The placing raised funds for 02 to buy out many of its smaller stockholders as part of a restructuring to streamline the shareholder base it inherited after demerging from former fixed-line parent BT in 2001.
Telecoms as a group accounted for about half of the FTSE 100's closing fall of 7 points to 4,975.0 as the O2 placing lured investors away from Vodafone, down 0.7 percent and Cable & Wireless, off 1.5 percent.
The UK's bellwether index has fallen more than 1 percent in the last week or so, with investors concerned that the powerful rally since the end of last year have run its course due to concerns over the economy, inflation and interest rates.
Tim Rees, director of investment strategy at Insight Investment, said markets could afford to consolidate a little more.
"I don't think there's anything particularly worrying about being around here or even being a little bit lower. Equities have done very well over the last couple of years; they've beaten most other asset classes comfortably," said Rees.
"I'd be wary of being excessively negative unless you argue that the economy has gone so far that consumers are so indebted that they must at some stage stop spending, and then everything unravels," he added.
Traders added that investors were resigning themselves to a period of range-trading and relatively low volume business.
"There's certainly not enough news out there to push the market up, and at the moment there is no tangible bad news to push it down," said one trader at a European house.
Drinks company Allied Domecq, maker of Ballantine's whisky, firmed 1.1 percent on fresh speculation that rivals Diageo and Pernod Ricard could team up to make a bid.
"This Allied Domecq thing just won't go away.
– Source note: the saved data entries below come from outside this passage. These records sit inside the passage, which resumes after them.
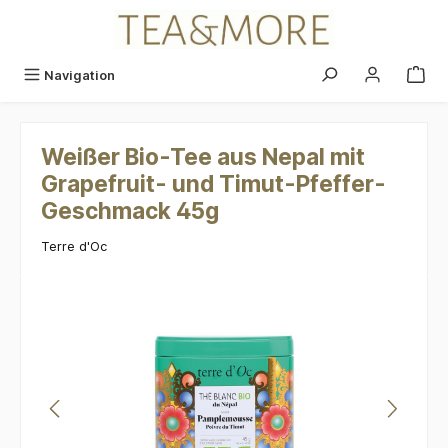
alt springen
Navigation
Weißer Bio-Tee aus Nepal mit
Grapefruit- und Timut-Pfeffer-
Geschmack 45g
Terre d'Oc
Bildergalerie überspringen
The fascinating thing about it is that it's not impossible that they could be bid for and that's why people keep pushing the idea," said a trader.
A trio of retail companies announced changes in finance directors. Marks & Spencer named Ian Dyson as its new finance director, but the arrival of the former Rank Group finance chief failed to lift M&S shares, which were down 1.1 percent.
Food retailer Sainsbury also dipped 0.6 percent after it appointed Darren Shapland as its finance director, while high-street chemist Boots fell 0.8 percent after it said its finance chief had resigned.
Shares in the London Stock Exchange itself fell 3.3 percent to 477 pence after a Euronext shareholder, The Children's Investment Fund, said all major investors in the exchange opposed a bid for the LSE "materially above" 400p per share, according to a weekend report.
Elsewhere among the midcaps Anglo-Danish security services company Group 4 Securicor fell 4.2 percent, despite news of higher profits for 2004. Traders said the share price fall might reflect disappointment with a toned down forecast for US unit Wackenhut.
Service and construction firm Alfred McAlpine shed 3 percent as dealers said UBS cut its rating on the company to "reduce" from "neutral".
Steam and pumping equipment maker Spirax-Sarco was top mid-cap gainer, climbing 5.2 percent after it reported a rise in annual profit and said it expected further growth in 2005.
Floor coverings distributor Headlam Group also made headway, up 4 percent after reporting a jump in annual profit and saying its businesses in the UK and Continental Europe had made a strong start to 2005.